Ambitious government goals for alternative energy generation may spur continued development, but Groton believes that the reality of market dynamics could short-circuit those ambitions. “It's easy to set goals for 2040 and 2050, but what actually has to happen for those things to occur is very different.”
The manufacturing process in the production of solar and wind generation applications can also be counterproductive in lowering emissions. “The materials that are required for this evolution to alternative energies – steel, aluminum, and cement – create some pretty unpleasant carbon footprints,” said Groton. “Aluminum production is responsible for more than 2% of global emissions and steel is even higher. We need to recognize that decarbonization via more electrification of transportation does not come cost free either in terms of the expenses required or the carbon footprint that goes along with those developments.”
The growing number of electric and hybrid automobiles is slowly reducing oil demand, with automakers placing increasing emphasis on their development.

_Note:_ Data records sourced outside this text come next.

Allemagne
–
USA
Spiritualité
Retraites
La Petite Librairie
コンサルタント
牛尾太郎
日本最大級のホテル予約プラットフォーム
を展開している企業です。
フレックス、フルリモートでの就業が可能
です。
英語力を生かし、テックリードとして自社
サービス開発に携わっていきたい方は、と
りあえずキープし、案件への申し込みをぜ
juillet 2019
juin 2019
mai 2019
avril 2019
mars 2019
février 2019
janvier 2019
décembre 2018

Ford recently announced plans to invest more than $11 billion in new facilities to manufacture electric cars and batteries, with the goal of increasing the share of electric vehicles in its new vehicle fleet to 40% by 2030.
But it could be many years before electric cars make a significant dent in oil demand, according to Groton. “The base of existing cars and trucks is so big at over 1.2 billion – with about a 12-year average life per vehicle – that the turnover from standard combustible engine vehicles will take time. We also expect demand for diesel fueled trucks to continue to grow, especially in the emerging markets.”

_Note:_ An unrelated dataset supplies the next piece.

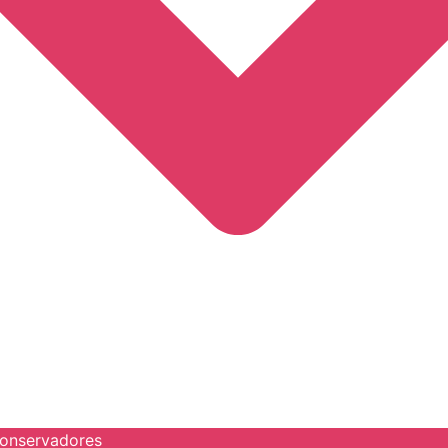
onservadores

One more complicating factor is the supply of cobalt used for lithium-ion batteries. “About 80% of the world's cobalt is mined in the Democratic Republic of Congo and most of that is processed in China, so there's a risk when we talk about the energy transition,” explained Groton. “We may not be as concerned about dependence on foreign oil anymore, but we might start talking about our dependence on foreign countries for materials. Technological, economic, and political risks exist in the development of alternative energies.”
Despite progress in reducing fossil fuels, the supply and demand dynamics of the energy market will continue to be a moving target. “There are a number of influences that go into the investment mosaic of the energy industry, which makes it very complex and difficult to predict in the short term,” said Groton. “That’s why we don’t get too moved by the near-term noise, but rather recognize that it’s an industry that’s driven by economics 101, supply and demand, and then making judgments about the best companies to invest in within that landscape.”

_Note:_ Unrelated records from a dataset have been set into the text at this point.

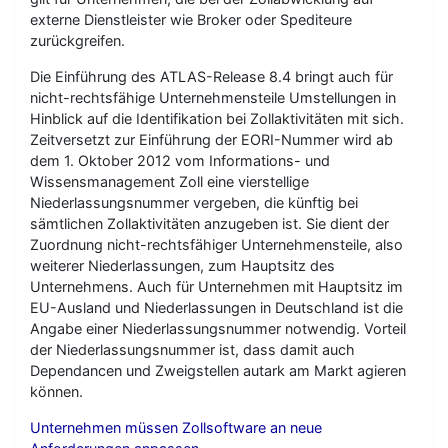
externe Dienstleister wie Broker oder Spediteure
zurückgreifen.
Die Einführung des ATLAS-Release 8.4 bringt auch für
nicht-rechtsfähige Unternehmensteile Umstellungen in
Hinblick auf die Identifikation bei Zollaktivitäten mit sich.
Zeitversetzt zur Einführung der EORI-Nummer wird ab
dem 1. Oktober 2012 vom Informations- und
Wissensmanagement Zoll eine vierstellige
Niederlassungsnummer vergeben, die künftig bei
sämtlichen Zollaktivitäten anzugeben ist. Sie dient der
Zuordnung nicht-rechtsfähiger Unternehmensteile, also
weiterer Niederlassungen, zum Hauptsitz des
Unternehmens. Auch für Unternehmen mit Hauptsitz im
EU-Ausland und Niederlassungen in Deutschland ist die
Angabe einer Niederlassungsnummer notwendig. Vorteil
der Niederlassungsnummer ist, dass damit auch
Dependancen und Zweigstellen autark am Markt agieren
können.
Unternehmen müssen Zollsoftware an neue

All information and representations herein are as of 10/12/2021, unless otherwise noted.
The views expressed are as of the date given, may change as market or other conditions change, and may differ from views expressed by other Thrivent Asset Management, LLC associates. Actual investment decisions made by Thrivent Asset Management, LLC will not necessarily reflect the views expressed. This information should not be considered investment advice or a recommendation of any particular security, strategy or product. Investment decisions should always be made based on an investor’s specific financial needs, objectives, goals, time horizon, and risk tolerance.